La pobreza, que abarcaba en 2019 al 35% de la población, ascendió al 42%; y al 56% de nuestra infancia. El peronismo kirchnerista, que había prometido erradicarla y retornar a la sociedad salarial, solo la administró mediante fórmulas paliativas plagadas de peculados. “Argentina Trabaja”, esa gran propuesta de salir del pozo mediante una robusta “economía social” complementaria de la de mercado devino en la “economía popular” de las organizaciones sociales.
Sutilmente, se adivinaba una claudicación procedente de la conciencia de sus límites ideológicos: era irreductible; y había que aprender a convivir con ella idealizando a la potente cultura marginal y sindicalizando a los pobres en grandes organizaciones de dirigentes elegidos por el poder como interlocutores.
Se transitó, así, de la esperanza del retorno al trabajo a la ética del simulado por las contraprestaciones indignas del subsidio crónico. Desilusión que se facturó electoralmente en 2013, 2015 y 2017.
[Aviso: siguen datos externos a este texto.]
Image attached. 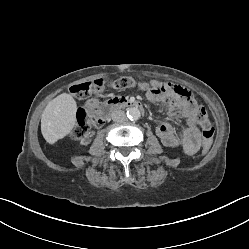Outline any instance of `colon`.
<instances>
[{"instance_id":"1","label":"colon","mask_w":249,"mask_h":249,"mask_svg":"<svg viewBox=\"0 0 249 249\" xmlns=\"http://www.w3.org/2000/svg\"><path fill=\"white\" fill-rule=\"evenodd\" d=\"M105 87L115 89H127L138 87L143 90L152 91L151 84L144 81H137L132 77H120L118 79L105 82L103 80L87 81L76 83L70 87V93L78 99H84L97 94ZM195 120L202 133V152L206 153L210 148L214 136V127L204 107H200ZM99 121V105L95 100H89L84 107L77 112V124L72 132V137L76 140L84 139L92 126Z\"/></svg>"}]
</instances>
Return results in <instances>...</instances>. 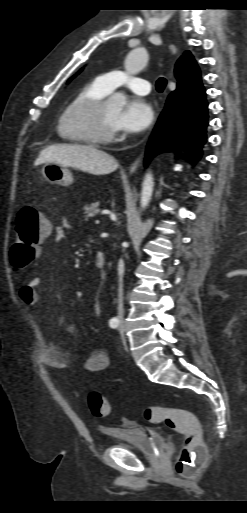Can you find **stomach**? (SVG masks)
<instances>
[{
  "label": "stomach",
  "mask_w": 247,
  "mask_h": 513,
  "mask_svg": "<svg viewBox=\"0 0 247 513\" xmlns=\"http://www.w3.org/2000/svg\"><path fill=\"white\" fill-rule=\"evenodd\" d=\"M42 174L45 180L51 184L69 186L73 183L70 170L57 163H46L42 168Z\"/></svg>",
  "instance_id": "0dacf381"
}]
</instances>
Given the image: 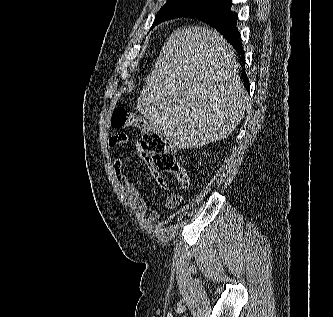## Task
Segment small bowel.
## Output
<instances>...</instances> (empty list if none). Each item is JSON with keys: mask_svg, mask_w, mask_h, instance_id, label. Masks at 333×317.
<instances>
[{"mask_svg": "<svg viewBox=\"0 0 333 317\" xmlns=\"http://www.w3.org/2000/svg\"><path fill=\"white\" fill-rule=\"evenodd\" d=\"M128 141V137L124 133H116L113 135L108 142L109 148L122 147ZM135 151L136 155L145 160L148 167L151 169L152 176L154 177L157 185L163 189L167 190V182L164 177L157 172L149 159L142 146L135 142ZM114 173L115 178L127 199L129 205L131 206L133 212L140 217L148 219L150 222H155L160 218V214L156 211H149L148 206L144 199L141 197L140 190L138 186L129 181L126 175L123 172V160L121 157H118L114 162ZM182 201V197L179 194H171L166 199V206L170 209L177 207Z\"/></svg>", "mask_w": 333, "mask_h": 317, "instance_id": "c3829d8e", "label": "small bowel"}]
</instances>
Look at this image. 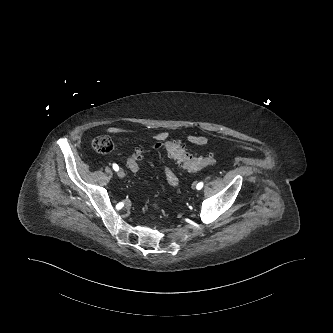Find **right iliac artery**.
Masks as SVG:
<instances>
[{
    "label": "right iliac artery",
    "instance_id": "1",
    "mask_svg": "<svg viewBox=\"0 0 333 333\" xmlns=\"http://www.w3.org/2000/svg\"><path fill=\"white\" fill-rule=\"evenodd\" d=\"M113 169H114L115 171H118V170H119L118 165H117V164H113Z\"/></svg>",
    "mask_w": 333,
    "mask_h": 333
}]
</instances>
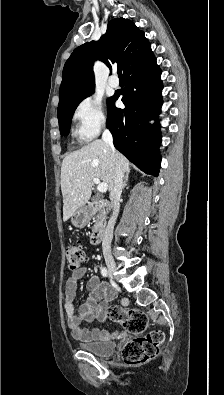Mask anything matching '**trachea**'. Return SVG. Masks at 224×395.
<instances>
[{
    "label": "trachea",
    "instance_id": "3493384b",
    "mask_svg": "<svg viewBox=\"0 0 224 395\" xmlns=\"http://www.w3.org/2000/svg\"><path fill=\"white\" fill-rule=\"evenodd\" d=\"M117 73H118V77H119V78H123V75H122V67H118Z\"/></svg>",
    "mask_w": 224,
    "mask_h": 395
}]
</instances>
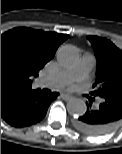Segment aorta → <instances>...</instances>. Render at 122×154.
I'll use <instances>...</instances> for the list:
<instances>
[{
	"label": "aorta",
	"instance_id": "obj_1",
	"mask_svg": "<svg viewBox=\"0 0 122 154\" xmlns=\"http://www.w3.org/2000/svg\"><path fill=\"white\" fill-rule=\"evenodd\" d=\"M78 58V50L72 45L62 46L57 51V60L62 66H72ZM67 111L74 116L83 115L86 112V104L80 98H72L67 102Z\"/></svg>",
	"mask_w": 122,
	"mask_h": 154
}]
</instances>
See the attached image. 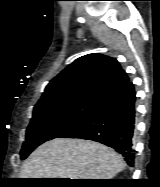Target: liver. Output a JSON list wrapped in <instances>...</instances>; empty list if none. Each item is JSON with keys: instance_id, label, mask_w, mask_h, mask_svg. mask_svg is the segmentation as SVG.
I'll return each instance as SVG.
<instances>
[{"instance_id": "obj_1", "label": "liver", "mask_w": 160, "mask_h": 187, "mask_svg": "<svg viewBox=\"0 0 160 187\" xmlns=\"http://www.w3.org/2000/svg\"><path fill=\"white\" fill-rule=\"evenodd\" d=\"M123 157L101 143L55 138L40 145L23 163L21 178L112 179Z\"/></svg>"}]
</instances>
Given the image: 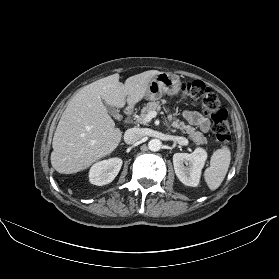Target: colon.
<instances>
[{
  "mask_svg": "<svg viewBox=\"0 0 279 279\" xmlns=\"http://www.w3.org/2000/svg\"><path fill=\"white\" fill-rule=\"evenodd\" d=\"M182 97L199 105L201 112L213 121V133L216 140L227 144L231 140L227 111L223 108L219 97L201 81H192L182 87Z\"/></svg>",
  "mask_w": 279,
  "mask_h": 279,
  "instance_id": "colon-1",
  "label": "colon"
}]
</instances>
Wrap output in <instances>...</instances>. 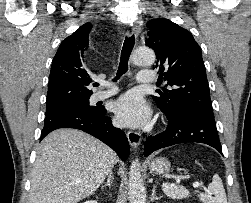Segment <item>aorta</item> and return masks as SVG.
I'll use <instances>...</instances> for the list:
<instances>
[{"label":"aorta","mask_w":251,"mask_h":203,"mask_svg":"<svg viewBox=\"0 0 251 203\" xmlns=\"http://www.w3.org/2000/svg\"><path fill=\"white\" fill-rule=\"evenodd\" d=\"M155 59L154 51L149 48H138L132 56V62L137 66H151ZM128 196L129 203H146L145 187L138 159H135L130 166Z\"/></svg>","instance_id":"aorta-1"}]
</instances>
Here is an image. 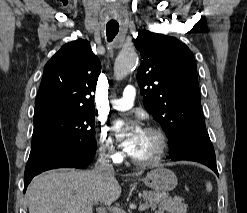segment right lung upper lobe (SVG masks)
<instances>
[{
  "instance_id": "obj_1",
  "label": "right lung upper lobe",
  "mask_w": 247,
  "mask_h": 213,
  "mask_svg": "<svg viewBox=\"0 0 247 213\" xmlns=\"http://www.w3.org/2000/svg\"><path fill=\"white\" fill-rule=\"evenodd\" d=\"M101 65L87 40L69 42L47 62L34 113L50 108L94 110Z\"/></svg>"
}]
</instances>
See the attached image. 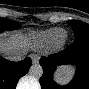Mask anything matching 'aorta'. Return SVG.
I'll return each mask as SVG.
<instances>
[{"label": "aorta", "instance_id": "1", "mask_svg": "<svg viewBox=\"0 0 89 89\" xmlns=\"http://www.w3.org/2000/svg\"><path fill=\"white\" fill-rule=\"evenodd\" d=\"M29 74L33 78H40L43 74V68L40 64H33L29 69Z\"/></svg>", "mask_w": 89, "mask_h": 89}]
</instances>
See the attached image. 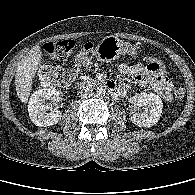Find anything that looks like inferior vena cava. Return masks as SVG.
<instances>
[{"instance_id":"1","label":"inferior vena cava","mask_w":195,"mask_h":195,"mask_svg":"<svg viewBox=\"0 0 195 195\" xmlns=\"http://www.w3.org/2000/svg\"><path fill=\"white\" fill-rule=\"evenodd\" d=\"M93 90L90 89V88H83L80 92V96L83 98V99H87V98H90L91 96H93Z\"/></svg>"}]
</instances>
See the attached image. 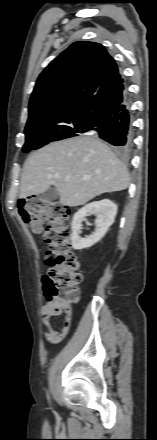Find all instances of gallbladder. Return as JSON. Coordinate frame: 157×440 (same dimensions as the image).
Listing matches in <instances>:
<instances>
[{
	"mask_svg": "<svg viewBox=\"0 0 157 440\" xmlns=\"http://www.w3.org/2000/svg\"><path fill=\"white\" fill-rule=\"evenodd\" d=\"M42 199L47 201H54L59 198V192L56 188L51 187L47 191L41 194Z\"/></svg>",
	"mask_w": 157,
	"mask_h": 440,
	"instance_id": "obj_1",
	"label": "gallbladder"
}]
</instances>
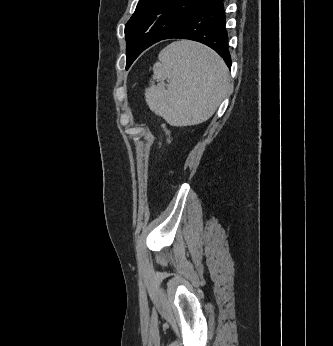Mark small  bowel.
<instances>
[{"instance_id": "obj_1", "label": "small bowel", "mask_w": 333, "mask_h": 346, "mask_svg": "<svg viewBox=\"0 0 333 346\" xmlns=\"http://www.w3.org/2000/svg\"><path fill=\"white\" fill-rule=\"evenodd\" d=\"M162 127H163L164 131L166 132V134L169 136V131H168L167 127L164 124L162 125Z\"/></svg>"}]
</instances>
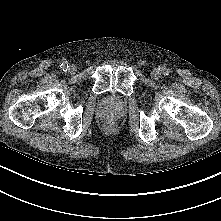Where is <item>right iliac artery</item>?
Segmentation results:
<instances>
[{
  "instance_id": "obj_1",
  "label": "right iliac artery",
  "mask_w": 221,
  "mask_h": 221,
  "mask_svg": "<svg viewBox=\"0 0 221 221\" xmlns=\"http://www.w3.org/2000/svg\"><path fill=\"white\" fill-rule=\"evenodd\" d=\"M60 67H61V69L63 70V71H67V69H68V63L67 62H63L61 65H60Z\"/></svg>"
}]
</instances>
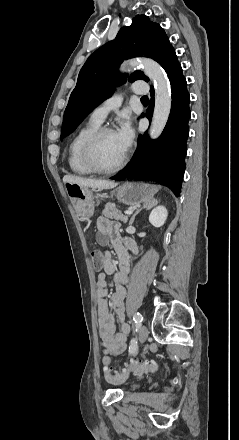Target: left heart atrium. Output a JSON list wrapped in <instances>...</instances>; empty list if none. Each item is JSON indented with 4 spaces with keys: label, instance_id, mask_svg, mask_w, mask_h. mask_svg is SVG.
Here are the masks:
<instances>
[{
    "label": "left heart atrium",
    "instance_id": "left-heart-atrium-1",
    "mask_svg": "<svg viewBox=\"0 0 239 440\" xmlns=\"http://www.w3.org/2000/svg\"><path fill=\"white\" fill-rule=\"evenodd\" d=\"M118 139L125 150H128L132 144L134 131L128 117H125L121 122L117 130L115 131Z\"/></svg>",
    "mask_w": 239,
    "mask_h": 440
}]
</instances>
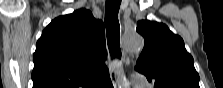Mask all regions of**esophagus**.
Listing matches in <instances>:
<instances>
[{"mask_svg":"<svg viewBox=\"0 0 223 88\" xmlns=\"http://www.w3.org/2000/svg\"><path fill=\"white\" fill-rule=\"evenodd\" d=\"M110 78L114 88H118L121 85V68L117 61L110 64Z\"/></svg>","mask_w":223,"mask_h":88,"instance_id":"esophagus-1","label":"esophagus"}]
</instances>
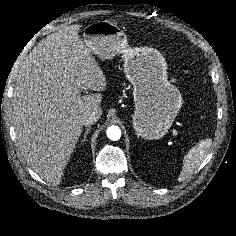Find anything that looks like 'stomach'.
<instances>
[{
	"label": "stomach",
	"instance_id": "0dacf381",
	"mask_svg": "<svg viewBox=\"0 0 236 236\" xmlns=\"http://www.w3.org/2000/svg\"><path fill=\"white\" fill-rule=\"evenodd\" d=\"M83 37L101 59L122 54L124 73L134 88L133 129L146 140L162 138L183 104L180 91L168 81L165 58L153 48L129 47L121 28L107 20L86 26Z\"/></svg>",
	"mask_w": 236,
	"mask_h": 236
}]
</instances>
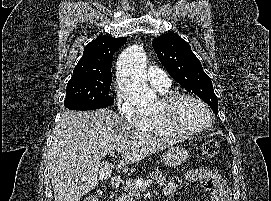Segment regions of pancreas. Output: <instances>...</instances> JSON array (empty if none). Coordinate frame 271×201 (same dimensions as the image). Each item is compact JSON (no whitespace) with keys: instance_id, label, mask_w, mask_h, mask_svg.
I'll use <instances>...</instances> for the list:
<instances>
[{"instance_id":"cf45deb5","label":"pancreas","mask_w":271,"mask_h":201,"mask_svg":"<svg viewBox=\"0 0 271 201\" xmlns=\"http://www.w3.org/2000/svg\"><path fill=\"white\" fill-rule=\"evenodd\" d=\"M149 177L155 180L160 186H165L167 183L166 177L162 176V172L158 169L151 172ZM140 196V190L134 185V181L128 180L126 181L119 196L115 198V201H139Z\"/></svg>"}]
</instances>
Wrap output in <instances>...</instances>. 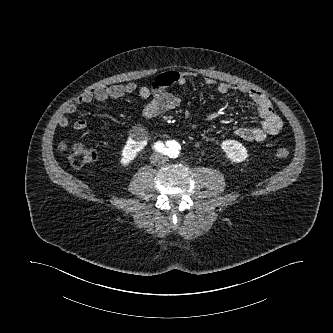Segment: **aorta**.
<instances>
[{
  "instance_id": "obj_1",
  "label": "aorta",
  "mask_w": 333,
  "mask_h": 333,
  "mask_svg": "<svg viewBox=\"0 0 333 333\" xmlns=\"http://www.w3.org/2000/svg\"><path fill=\"white\" fill-rule=\"evenodd\" d=\"M176 143H177V142H176ZM176 145H177V147L174 146L173 148H174L175 153H178L179 148H180V144L177 143Z\"/></svg>"
}]
</instances>
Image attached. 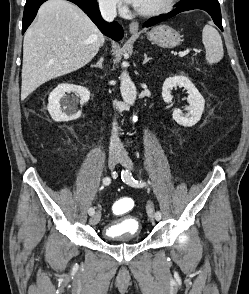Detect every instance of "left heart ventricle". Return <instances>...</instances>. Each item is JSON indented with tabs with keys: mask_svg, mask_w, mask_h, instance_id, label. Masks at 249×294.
<instances>
[{
	"mask_svg": "<svg viewBox=\"0 0 249 294\" xmlns=\"http://www.w3.org/2000/svg\"><path fill=\"white\" fill-rule=\"evenodd\" d=\"M169 0H139L137 7L143 10H152L164 6Z\"/></svg>",
	"mask_w": 249,
	"mask_h": 294,
	"instance_id": "1",
	"label": "left heart ventricle"
}]
</instances>
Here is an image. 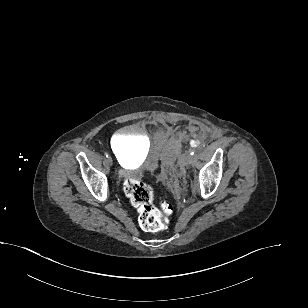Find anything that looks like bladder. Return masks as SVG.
Listing matches in <instances>:
<instances>
[{"mask_svg":"<svg viewBox=\"0 0 308 308\" xmlns=\"http://www.w3.org/2000/svg\"><path fill=\"white\" fill-rule=\"evenodd\" d=\"M111 149L121 166L125 167L144 160L148 155L150 142L140 126L129 125L114 134Z\"/></svg>","mask_w":308,"mask_h":308,"instance_id":"obj_1","label":"bladder"}]
</instances>
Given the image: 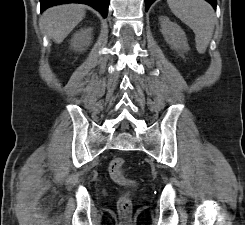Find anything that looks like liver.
<instances>
[{
  "label": "liver",
  "instance_id": "1",
  "mask_svg": "<svg viewBox=\"0 0 245 225\" xmlns=\"http://www.w3.org/2000/svg\"><path fill=\"white\" fill-rule=\"evenodd\" d=\"M85 17V7L78 4L58 5L47 9L41 24L49 38L61 43Z\"/></svg>",
  "mask_w": 245,
  "mask_h": 225
}]
</instances>
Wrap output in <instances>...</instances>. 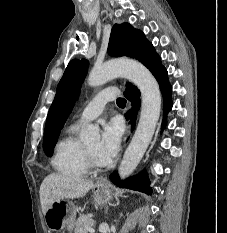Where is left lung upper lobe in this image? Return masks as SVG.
<instances>
[{
  "label": "left lung upper lobe",
  "instance_id": "5c2ea615",
  "mask_svg": "<svg viewBox=\"0 0 227 233\" xmlns=\"http://www.w3.org/2000/svg\"><path fill=\"white\" fill-rule=\"evenodd\" d=\"M108 54L115 57H131L143 63L155 76L164 66L153 45L140 30L130 24H115L111 30ZM88 61L85 59L71 60L61 78L54 101L47 116L43 149L47 156H52L58 140L74 103L80 93L81 84L87 74ZM136 88L127 84V90Z\"/></svg>",
  "mask_w": 227,
  "mask_h": 233
}]
</instances>
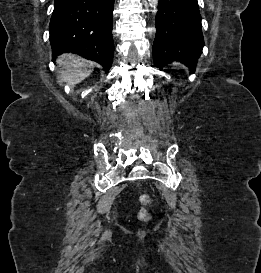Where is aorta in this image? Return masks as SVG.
Segmentation results:
<instances>
[{
	"instance_id": "1",
	"label": "aorta",
	"mask_w": 261,
	"mask_h": 273,
	"mask_svg": "<svg viewBox=\"0 0 261 273\" xmlns=\"http://www.w3.org/2000/svg\"><path fill=\"white\" fill-rule=\"evenodd\" d=\"M151 7L154 9L158 6L159 0H148Z\"/></svg>"
}]
</instances>
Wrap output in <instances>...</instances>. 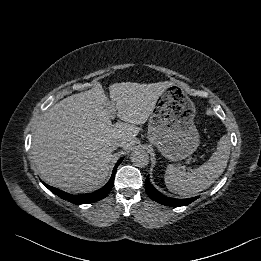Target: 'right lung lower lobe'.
<instances>
[{
  "mask_svg": "<svg viewBox=\"0 0 261 261\" xmlns=\"http://www.w3.org/2000/svg\"><path fill=\"white\" fill-rule=\"evenodd\" d=\"M122 160H123V158H121L116 163V165L113 169V172H112V176H111L110 180L108 181V183L105 186H103L101 189H99L98 191L93 192V193H88V194H83V195H72V194L60 191L59 189L51 187L45 183H44V185L54 194L58 195L59 197H61L64 200H68L74 204H86V203L96 202L98 200L105 198L108 195V193L111 191L113 183H114L116 169H117L118 165L122 162Z\"/></svg>",
  "mask_w": 261,
  "mask_h": 261,
  "instance_id": "1",
  "label": "right lung lower lobe"
}]
</instances>
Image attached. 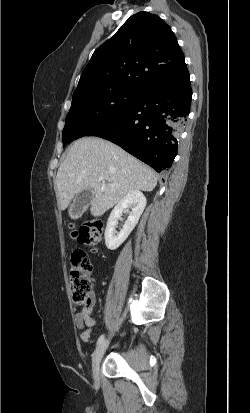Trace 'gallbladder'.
Listing matches in <instances>:
<instances>
[{
	"label": "gallbladder",
	"mask_w": 250,
	"mask_h": 413,
	"mask_svg": "<svg viewBox=\"0 0 250 413\" xmlns=\"http://www.w3.org/2000/svg\"><path fill=\"white\" fill-rule=\"evenodd\" d=\"M93 198L91 189L84 190L75 195L73 203L69 208V216L72 219H77L82 216L84 211L88 208Z\"/></svg>",
	"instance_id": "gallbladder-1"
}]
</instances>
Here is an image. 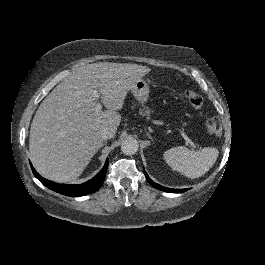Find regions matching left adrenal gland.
<instances>
[{"label":"left adrenal gland","mask_w":265,"mask_h":265,"mask_svg":"<svg viewBox=\"0 0 265 265\" xmlns=\"http://www.w3.org/2000/svg\"><path fill=\"white\" fill-rule=\"evenodd\" d=\"M146 135L148 136L149 139L153 140L152 136L148 132H146Z\"/></svg>","instance_id":"left-adrenal-gland-1"}]
</instances>
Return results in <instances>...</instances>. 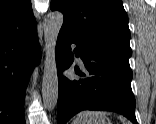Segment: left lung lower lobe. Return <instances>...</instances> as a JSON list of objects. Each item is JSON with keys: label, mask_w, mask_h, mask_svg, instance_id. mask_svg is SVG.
<instances>
[{"label": "left lung lower lobe", "mask_w": 156, "mask_h": 124, "mask_svg": "<svg viewBox=\"0 0 156 124\" xmlns=\"http://www.w3.org/2000/svg\"><path fill=\"white\" fill-rule=\"evenodd\" d=\"M73 43L76 44L74 52L70 47ZM74 56L80 57L86 68V73L75 69V73L82 77L79 80H69L62 75L71 66ZM56 64L57 124H66L82 110L113 111L138 124L129 59L107 49L87 46L61 29L56 45Z\"/></svg>", "instance_id": "obj_1"}]
</instances>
El empobrecimiento asedió a trabajadores informales, formales y a segmentos crecientes de la clase media. En los barrios humildes se ensanchó la grieta entre ”la gilada” –como los marginales identificaban a los trabajadores- y “la vagancia”, su contrarréplica. Los primeros debieron sumar nuevos trabajos para poder alquilar, pagar servicios públicos, los estudios de los chicos; y someterse a las acechanzas de los segundos con sus “bardos” nocturnos de cumbia a todo volumen y motos rugientes que perturbaban el descanso.
También, a los tiroteos entre bandas que redefinieron los obsoletos mapas de la antigua política territorial y los asaltos al amanecer para recomponer las reservas de estupefacientes. Un aprendizaje estoico de supervivencia cotidiana traducida en la despolitización.
El cuadro se completaba con la inflación y los miserables servicios de salud pública y educación que nunca pudo reponerse de la deserción masiva que arrojó a miles de niños y adolescentes a “la vagancia”. Pero había otro sentimiento subyacente: la responsabilizacion de la penuria al Estado y al fracaso de sus funcionarios venales y ausentistas.
La despolitización se acentuó en aquellos que debieron diseñar, durante y después del encierro, estrategias laborales que en muchos casos fueron asombrosamente exitosas frente a la miseria mendicante de la política subsidiaria. Movimientos en las profundidades de la sociedad que tornaban más compleja las antiguas fracturas comenzadas cuarenta años antes.
El pronunciamiento de esta saga soterrada irrumpió en las elecciones. Datos al canto: el peronismo perdió en cuatro años 6 millones de votos; y JxC casi dos. Aun en el GBA, en donde la oposición fue casi barrida, el oficialismo perdió un millón y medio de votos. Sus protagonistas fueron los jóvenes.
La sorpresa de la PASO se contuvo algo en las generales merced a la movilización de aparatos exhaustos. Pero en el balotaje; y con una participación del 76 % del electorado, Milei -ya con el apoyo del ala conservadora de PRO- ascendió 15 puntos y Massa solo remonto la mitad.
La Argentina expresó así un inmenso revulsivo sociocultural tangible en el estupor del resultado electoral y los rasgos de un liderazgo político de naturaleza aun inasible. Pero todavía blindado por una mayoría esperanzada que intuye que una eventual solución de la actual encrucijada transitará por andariveles diferentes a los hasta ahora conocidos y responsables de nuestra decadencia.
Publicado en Clarín el 4 de abril de 2024.